The DMV office will stay in its portion of the building, continuing to pay rent.

Mallette said that she’s been working on securing a site since she began her position in October 2001, and that IVSHA has come a long way during the past few years. The Home Valley acquisition has been in the works for a year.

“We’ve taken some pretty big steps when you think that our first staff person was hired at the end of 2001 and we’re now in the process of hiring our sixth person,” Mallette said. “We’ve worked with over 2,400 adult and child survivors since then and built a whole program.”

Securing a permanent location will make it easier for IVSHA to achieve its goal of helping survivors of domestic abuse, Mallette said.
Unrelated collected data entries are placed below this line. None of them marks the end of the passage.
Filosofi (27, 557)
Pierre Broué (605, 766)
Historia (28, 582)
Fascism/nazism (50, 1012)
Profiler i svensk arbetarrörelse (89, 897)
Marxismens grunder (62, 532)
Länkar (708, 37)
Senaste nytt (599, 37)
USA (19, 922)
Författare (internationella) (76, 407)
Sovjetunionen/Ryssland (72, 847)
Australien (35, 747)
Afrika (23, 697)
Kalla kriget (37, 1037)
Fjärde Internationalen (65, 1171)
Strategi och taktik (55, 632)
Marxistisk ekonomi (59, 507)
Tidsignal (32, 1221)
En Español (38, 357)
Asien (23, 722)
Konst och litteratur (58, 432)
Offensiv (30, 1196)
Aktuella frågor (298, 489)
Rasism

“This is taking us to a whole new level so we’ll be able to provide a whole lot of services and give a whole lot of support that we weren’t able to do because we were restricted by the size and location of our building,” she said. “This is a monumental achievement.”

The new site was appraised at $717,000, Mallette said. Home Valley contributed $147,000 toward the total, and IVSHA will pick up the remaining $570,000.

IVHSA still must raise approximately $591,000 toward the purchase price and remodeling costs of the existing building, Mallette said.

“The cost of the whole project, in phase one, is $1,066,000,” Mallette said. “We have commitments for $475,000.”

But she said that having a permanent location will make it easier to raise that money.

“We’ve had initial conversations with many regional foundations,” she said. “They were all interested in our project, but they wouldn’t act on our proposals until we had two things: proof that the community supports us and securing the site. I think we’ve done that.”

Phase two of the project will involve fund-raising to build the actual safe house. Mallette said that it is important for IVSHA to have a safe house and an advocacy center to better aid domestic violence victims.

“Having one without the other doesn’t really create meaningful change,” she said.

“If we don’t have a safe house we can put them in, we can do a lot of advocacy, but at some point, they’re going to need a home,” she added. “If they can’t find a home and they can’t afford it, they have to go back home to abusers or become homeless.”

IVSHA will continue looking to the community for support, but also will pursue grants from outside organizations, Mallette said.

“We have a pretty diversified funding plan in terms of what foundations we’re going to go to,” she said.

But having a permanent location should make it easier to secure those funds, and will demonstrate the community’s commitment to combatting domestic violence, she indicated.

“It’s going to send the message that we care,” Mallette said. "We know that we have a problem, but we care and will do whatever it takes to fix that problem.”